Selon ses explications, la banque traitait déjà avec des apporteurs d’affaires avant son arrivée à la tête de l’institution bancaire en 2020. Après renseignements à la BCEAO, dit-il, il lui aurait été confirmé qu’il était possible de recourir aux apporteurs d’affaires pour optimiser les revenus dans une banque. « On m’a dit qu’on peut avoir recours aux apporteurs d’affaires, mais qu’il faut prendre des précautions. Et moi j’ai jugé nécessaire de formaliser nos relations avec ces apporteurs d’affaires en leur faisant signer des contrats. C’est ce que nous avons fait », explique-t-il.

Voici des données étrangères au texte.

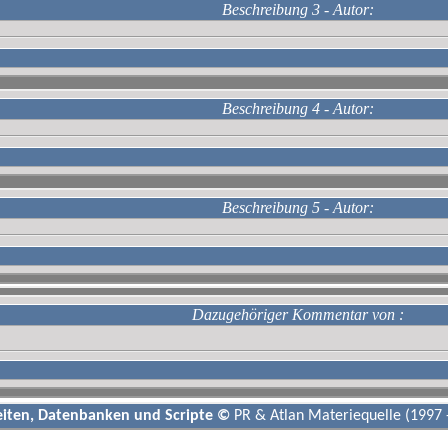
Beschreibung 3 - Autor:
Beschreibung 4 - Autor:
Beschreibung 5 - Autor:
Dazugehöriger Kommentar von
:
eiten, Datenbanken und Scripte ©
PR & Atlan Materiequelle (1997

Une explication que le procureur bat totalement en brèche. Le hic, selon le parquet, est qu’après la signature de ces contrats, ces apporteurs d’affaires ont été rémunérés à hauteur de plus de 300 millions de francs en l’espace de deux années d’exercice du directeur. Aussi, la directrice des affaires juridiques de la BADF a déclaré dans le procès verbal, avoir interpellé à plusieurs reprises Monsieur Simboro sur le caractère douteux de cette affaire d’« apporteurs d’affaire » quand il a décidé de matérialiser le contrat. Dans le procès verbal, la directrice déclare avoir même conseillé le DG Simboro de recourir au ministère des finances avant opérationnalisation de ce contrat. Ce qui ne sera pas fait.
Autre chose selon le parquet, c’est qu’en réponse à une correspondance qui leur a été addressée, la BCEAO a nié avoir recommandé au directeur général de la BADF de recourir à des apporteurs d’affaires pour engranger des revenus.
Donnant des éléments de réponses à ces questions, l’ancien directeur général de la BADF a confié que le recours aux apporteurs de marchés s’est révélé très rentable à la BADF. En trois années, a-t-il affirmé, elle a permis à la banque, d’engranger plusieurs milliards de francs. « Nous avons même été félicités par le conseil d’administration pour cette rentabilisation », a confié le directeur qui déclare par ailleurs n’avoir jamais été interpellé par le Conseil d’administration pour quoi que ce soit relatif à ces prestations de services. Aussi, a-t-il tenu à préciser que les 300 millions de rémunération perçues par ces prestataires de services sont un cumul de trois années de rémunération pour 05 prestataires.
Dans les discussions, le juge a voulu comprendre les critères de choix des apporteurs d’affaires. Le prévenu de répondre qu’il n’y a pas de critères en tant que tel et que l’apporteur est retenu sur la base de ses performances à apporter des clients à la banque.
L’audience a été suspendue autour de 16h30 avec les instructions des « apporteurs d’affaires » poursuivis dans cette affaire pour des faits d’exercice illégal d’activité d’intermédiaire d’opérations de banque et d’enrichissement illicite. Elle se poursuivra le vendredi 20 janvier 2023.
Un intermédiaire en opérations de banque (IOB) est un professionnel bancaire qui met en rapport deux parties intéressées à la conclusion d’une opération de banque. Il s’agit d’une activité d’intermédiation, autorisée par Arrêté du Ministre des Finances, après avis de la Banque Centrale. L’IOB peut conclure de nouveaux mandats avec d’autres établissements de crédit, sans requérir une nouvelle autorisation, à charge d’en faire la déclaration au Ministre des Finances, avec copie à la BCEAO.